Stam Metalúrgica
- Industry: Metallurgy
- Founded: March 1, 1971; 55 years ago in Nova Friburgo, Rio de Janeiro
- Key people: Helena Herdy Faria
- Products: Padlocks, locks, and hinges
- Website: stam.com.br

= Stam Metalúrgica =

Stam Metalúrgica is a Brazilian manufacturer of padlocks, locks, and hardware, headquartered in the Conselheiro Paulino district of Nova Friburgo, in the state of Rio de Janeiro. Founded in 1971, it is considered the largest manufacturer in the industry in Brazil and has one of the most modern industrial complexes in Latin America, with approximately 40,000 square meters of floor space.

The company has more than 1,500 employees.

== History ==
The business was founded in March 1, 1971 by Francisco Faria, starting in a small family-run shed.

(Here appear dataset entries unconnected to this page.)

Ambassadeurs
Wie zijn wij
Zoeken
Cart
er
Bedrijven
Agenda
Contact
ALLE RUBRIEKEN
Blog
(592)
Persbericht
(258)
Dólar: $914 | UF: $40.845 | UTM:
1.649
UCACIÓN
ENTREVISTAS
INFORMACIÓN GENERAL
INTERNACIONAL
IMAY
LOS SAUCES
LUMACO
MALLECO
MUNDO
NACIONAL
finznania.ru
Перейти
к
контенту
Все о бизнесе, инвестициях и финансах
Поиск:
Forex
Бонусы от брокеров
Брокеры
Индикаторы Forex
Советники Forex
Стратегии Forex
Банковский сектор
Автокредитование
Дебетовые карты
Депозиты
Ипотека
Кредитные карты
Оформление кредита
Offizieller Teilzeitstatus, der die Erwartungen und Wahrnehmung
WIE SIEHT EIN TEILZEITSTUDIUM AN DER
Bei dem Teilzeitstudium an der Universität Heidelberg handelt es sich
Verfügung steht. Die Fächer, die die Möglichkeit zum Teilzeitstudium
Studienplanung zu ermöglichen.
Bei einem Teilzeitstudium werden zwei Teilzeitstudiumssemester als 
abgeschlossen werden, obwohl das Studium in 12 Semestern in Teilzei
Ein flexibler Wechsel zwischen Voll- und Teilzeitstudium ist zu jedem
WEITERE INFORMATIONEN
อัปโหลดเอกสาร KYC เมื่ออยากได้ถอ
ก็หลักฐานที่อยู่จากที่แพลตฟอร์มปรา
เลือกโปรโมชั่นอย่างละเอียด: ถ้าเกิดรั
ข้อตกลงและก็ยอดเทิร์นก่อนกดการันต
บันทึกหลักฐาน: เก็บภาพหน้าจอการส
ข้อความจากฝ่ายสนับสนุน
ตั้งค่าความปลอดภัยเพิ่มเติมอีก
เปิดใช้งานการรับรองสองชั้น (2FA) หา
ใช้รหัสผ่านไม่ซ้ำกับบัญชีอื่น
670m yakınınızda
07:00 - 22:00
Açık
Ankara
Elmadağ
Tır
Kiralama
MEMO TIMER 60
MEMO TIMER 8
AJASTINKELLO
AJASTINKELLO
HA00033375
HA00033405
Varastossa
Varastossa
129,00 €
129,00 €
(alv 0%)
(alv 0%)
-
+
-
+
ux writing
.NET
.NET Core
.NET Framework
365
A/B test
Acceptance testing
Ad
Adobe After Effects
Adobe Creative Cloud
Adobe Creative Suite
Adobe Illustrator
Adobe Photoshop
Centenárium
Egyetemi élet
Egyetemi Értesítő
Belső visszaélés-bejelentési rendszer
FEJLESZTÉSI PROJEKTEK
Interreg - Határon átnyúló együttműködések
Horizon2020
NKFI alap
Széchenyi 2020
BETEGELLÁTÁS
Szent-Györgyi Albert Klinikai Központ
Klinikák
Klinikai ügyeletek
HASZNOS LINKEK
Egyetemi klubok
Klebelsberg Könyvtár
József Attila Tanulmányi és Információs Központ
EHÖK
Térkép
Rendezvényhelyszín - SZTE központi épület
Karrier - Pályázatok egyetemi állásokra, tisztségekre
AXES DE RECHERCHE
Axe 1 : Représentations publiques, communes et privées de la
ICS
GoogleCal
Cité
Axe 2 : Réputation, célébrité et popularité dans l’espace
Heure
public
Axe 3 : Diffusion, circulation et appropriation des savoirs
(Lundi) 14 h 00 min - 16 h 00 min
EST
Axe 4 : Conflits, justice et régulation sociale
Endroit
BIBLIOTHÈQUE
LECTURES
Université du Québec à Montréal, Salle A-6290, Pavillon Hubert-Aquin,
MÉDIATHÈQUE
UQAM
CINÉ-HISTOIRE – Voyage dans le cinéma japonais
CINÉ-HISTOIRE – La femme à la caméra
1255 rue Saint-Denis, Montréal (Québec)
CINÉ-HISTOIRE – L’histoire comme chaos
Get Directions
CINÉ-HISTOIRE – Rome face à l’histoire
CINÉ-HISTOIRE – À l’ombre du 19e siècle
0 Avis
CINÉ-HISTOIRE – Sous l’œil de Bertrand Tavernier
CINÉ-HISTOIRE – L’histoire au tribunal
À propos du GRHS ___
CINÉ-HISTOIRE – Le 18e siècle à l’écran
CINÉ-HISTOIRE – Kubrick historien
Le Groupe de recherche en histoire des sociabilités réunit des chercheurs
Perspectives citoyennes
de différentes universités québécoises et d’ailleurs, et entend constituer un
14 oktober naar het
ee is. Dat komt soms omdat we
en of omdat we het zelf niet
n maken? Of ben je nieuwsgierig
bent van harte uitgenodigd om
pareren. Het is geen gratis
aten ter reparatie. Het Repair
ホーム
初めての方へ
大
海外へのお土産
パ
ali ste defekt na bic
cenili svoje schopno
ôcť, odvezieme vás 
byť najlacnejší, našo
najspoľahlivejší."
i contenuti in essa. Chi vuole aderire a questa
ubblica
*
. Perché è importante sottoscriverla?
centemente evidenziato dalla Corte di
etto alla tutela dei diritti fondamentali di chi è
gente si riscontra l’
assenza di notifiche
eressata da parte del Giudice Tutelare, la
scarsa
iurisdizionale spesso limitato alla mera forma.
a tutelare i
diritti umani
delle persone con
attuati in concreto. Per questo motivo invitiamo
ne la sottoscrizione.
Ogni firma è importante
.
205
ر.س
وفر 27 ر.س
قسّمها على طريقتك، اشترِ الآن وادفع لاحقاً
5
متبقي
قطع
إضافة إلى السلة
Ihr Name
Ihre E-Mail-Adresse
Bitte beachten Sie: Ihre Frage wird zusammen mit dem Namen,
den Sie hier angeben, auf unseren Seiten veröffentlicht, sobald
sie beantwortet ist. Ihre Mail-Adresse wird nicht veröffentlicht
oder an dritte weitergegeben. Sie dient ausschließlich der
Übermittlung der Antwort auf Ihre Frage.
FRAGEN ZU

Initially, Stam broke new ground by using Zamac in the production of its products, which allowed it to offer competitive prices compared to the market leaders at the time. After the founder's death, management passed to his wife, Helena Herdy Faria, and his son, Rogério Faria.

In 2025, on its 54th anniversary, the company reached the milestone of 1,500 employees, with more than 93% of its workforce consisting of residents of Nova Friburgo. Stam exports to countries such as Bolivia, Paraguay, Uruguay, Peru, and Ecuador.

== Awards ==
In 2025, the company received the Anamaco Award. It also received international recognition through the 2025 iF Design Award.

== Social Projects ==
Since 2006, the company has been running the Gol de Placa project, a nonprofit organization that serves approximately 200 children and teenagers in Nova Friburgo through sports.